_How to complete this task:_
In the entries that follow, how many lines contain the word "yang"? Answer with the number only.

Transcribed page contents
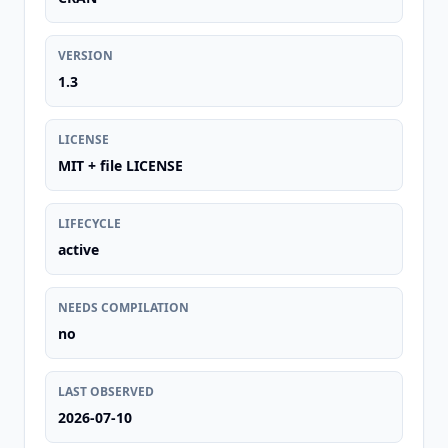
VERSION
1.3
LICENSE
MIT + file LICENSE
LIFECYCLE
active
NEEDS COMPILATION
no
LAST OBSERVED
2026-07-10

--

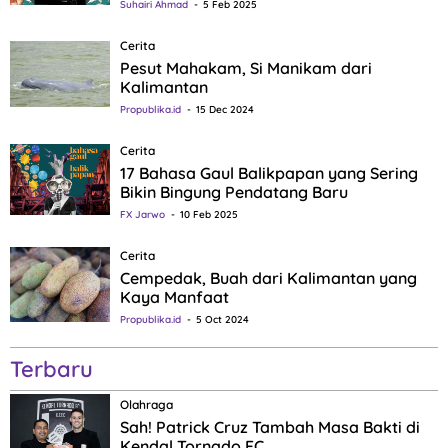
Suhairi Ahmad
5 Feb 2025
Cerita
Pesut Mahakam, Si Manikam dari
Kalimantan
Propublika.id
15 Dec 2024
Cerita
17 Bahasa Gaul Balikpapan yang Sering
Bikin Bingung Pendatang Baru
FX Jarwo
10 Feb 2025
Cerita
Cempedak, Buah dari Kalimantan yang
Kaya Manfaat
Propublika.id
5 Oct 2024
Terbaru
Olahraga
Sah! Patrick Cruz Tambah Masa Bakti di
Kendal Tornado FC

_Result of this exercise:_
2